═════ GIVEN INFORMATION ═════

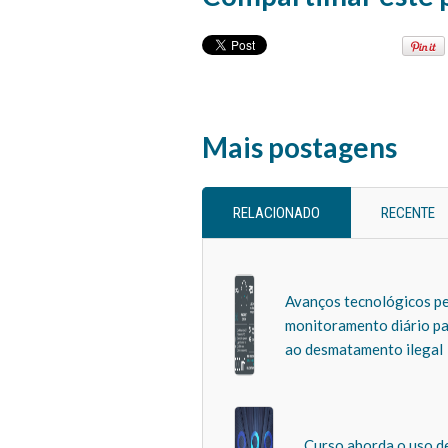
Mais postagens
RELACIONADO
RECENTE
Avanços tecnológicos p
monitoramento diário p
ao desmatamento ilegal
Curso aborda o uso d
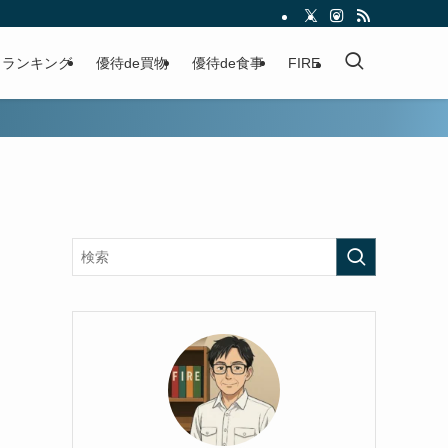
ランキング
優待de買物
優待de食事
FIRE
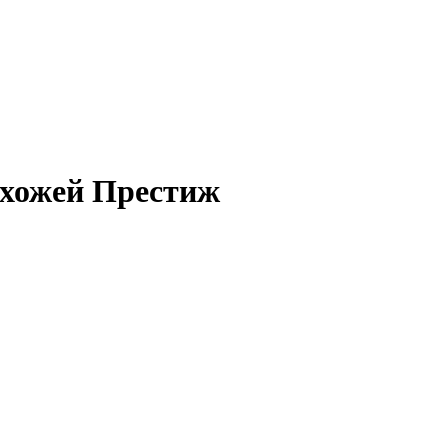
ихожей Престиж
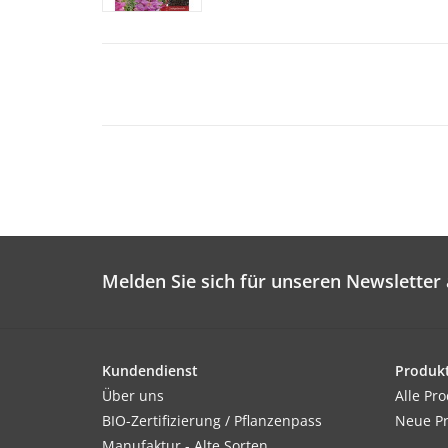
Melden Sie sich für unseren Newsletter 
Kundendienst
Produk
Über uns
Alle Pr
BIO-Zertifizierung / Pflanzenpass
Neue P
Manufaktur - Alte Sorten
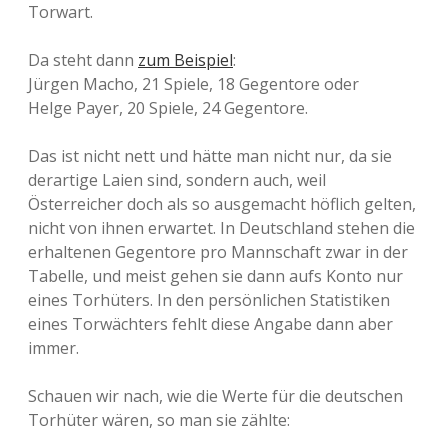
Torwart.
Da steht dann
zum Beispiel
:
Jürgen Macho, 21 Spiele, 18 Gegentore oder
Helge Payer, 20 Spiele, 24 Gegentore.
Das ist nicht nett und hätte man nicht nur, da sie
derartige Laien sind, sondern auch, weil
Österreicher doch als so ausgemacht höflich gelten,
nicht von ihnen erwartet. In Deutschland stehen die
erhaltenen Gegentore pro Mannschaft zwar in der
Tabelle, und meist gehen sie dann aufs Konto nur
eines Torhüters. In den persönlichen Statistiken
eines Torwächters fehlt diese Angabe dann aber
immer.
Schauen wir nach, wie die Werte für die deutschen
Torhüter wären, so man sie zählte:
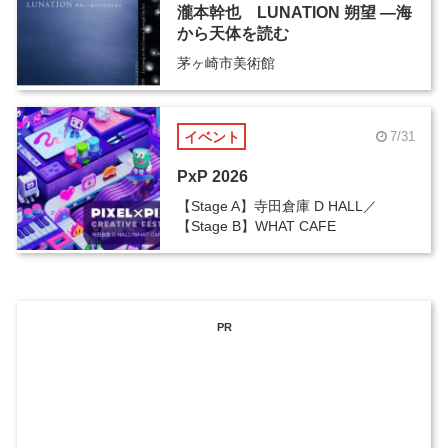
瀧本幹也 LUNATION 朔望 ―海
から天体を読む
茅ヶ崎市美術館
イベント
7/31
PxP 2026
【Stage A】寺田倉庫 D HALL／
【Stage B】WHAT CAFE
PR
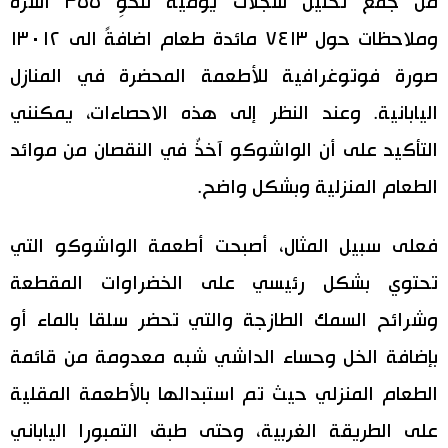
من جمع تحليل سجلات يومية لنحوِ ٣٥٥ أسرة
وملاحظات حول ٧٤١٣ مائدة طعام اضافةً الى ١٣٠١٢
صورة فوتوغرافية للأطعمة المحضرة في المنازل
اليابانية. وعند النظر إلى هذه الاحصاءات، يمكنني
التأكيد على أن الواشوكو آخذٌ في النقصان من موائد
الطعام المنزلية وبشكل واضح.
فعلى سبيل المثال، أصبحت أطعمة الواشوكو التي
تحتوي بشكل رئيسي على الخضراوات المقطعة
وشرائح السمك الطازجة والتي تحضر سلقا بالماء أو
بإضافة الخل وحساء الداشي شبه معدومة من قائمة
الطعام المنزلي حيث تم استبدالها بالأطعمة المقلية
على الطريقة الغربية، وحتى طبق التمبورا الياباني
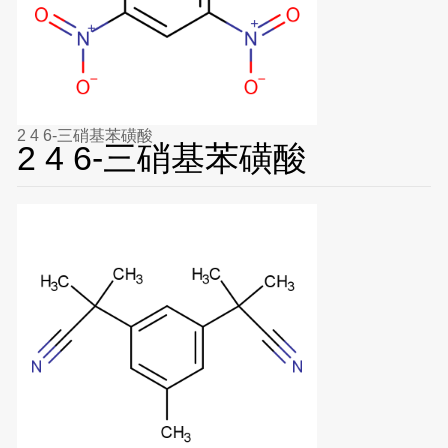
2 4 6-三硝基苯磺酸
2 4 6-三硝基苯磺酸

═════

_DESCRIPTION OF THE TASK_
Print the records again exactly, pictures excluded.

_ANSWER SPACE_
Mais postagens
RELACIONADO
RECENTE
Avanços tecnológicos p
monitoramento diário p
ao desmatamento ilegal
Curso aborda o uso d
ランキング
優待de買物
優待de食事
FIRE
ихожей Престиж
Melden Sie sich für unseren Newsletter 
Kundendienst
Produk
Über uns
Alle Pr
BIO-Zertifizierung / Pflanzenpass
Neue P
Manufaktur - Alte Sorten
Torwart.
Da steht dann
zum Beispiel
:
Jürgen Macho, 21 Spiele, 18 Gegentore oder
Helge Payer, 20 Spiele, 24 Gegentore.
Das ist nicht nett und hätte man nicht nur, da sie
derartige Laien sind, sondern auch, weil
Österreicher doch als so ausgemacht höflich gelten,
nicht von ihnen erwartet. In Deutschland stehen die
erhaltenen Gegentore pro Mannschaft zwar in der
Tabelle, und meist gehen sie dann aufs Konto nur
eines Torhüters. In den persönlichen Statistiken
eines Torwächters fehlt diese Angabe dann aber
immer.
Schauen wir nach, wie die Werte für die deutschen
Torhüter wären, so man sie zählte:
瀧本幹也 LUNATION 朔望 ―海
から天体を読む
茅ヶ崎市美術館
イベント
7/31
PxP 2026
【Stage A】寺田倉庫 D HALL／
【Stage B】WHAT CAFE
PR
من جمع تحليل سجلات يومية لنحوِ ٣٥٥ أسرة
وملاحظات حول ٧٤١٣ مائدة طعام اضافةً الى ١٣٠١٢
صورة فوتوغرافية للأطعمة المحضرة في المنازل
اليابانية. وعند النظر إلى هذه الاحصاءات، يمكنني
التأكيد على أن الواشوكو آخذٌ في النقصان من موائد
الطعام المنزلية وبشكل واضح.
فعلى سبيل المثال، أصبحت أطعمة الواشوكو التي
تحتوي بشكل رئيسي على الخضراوات المقطعة
وشرائح السمك الطازجة والتي تحضر سلقا بالماء أو
بإضافة الخل وحساء الداشي شبه معدومة من قائمة
الطعام المنزلي حيث تم استبدالها بالأطعمة المقلية
على الطريقة الغربية، وحتى طبق التمبورا الياباني
2 4 6-三硝基苯磺酸
2 4 6-三硝基苯磺酸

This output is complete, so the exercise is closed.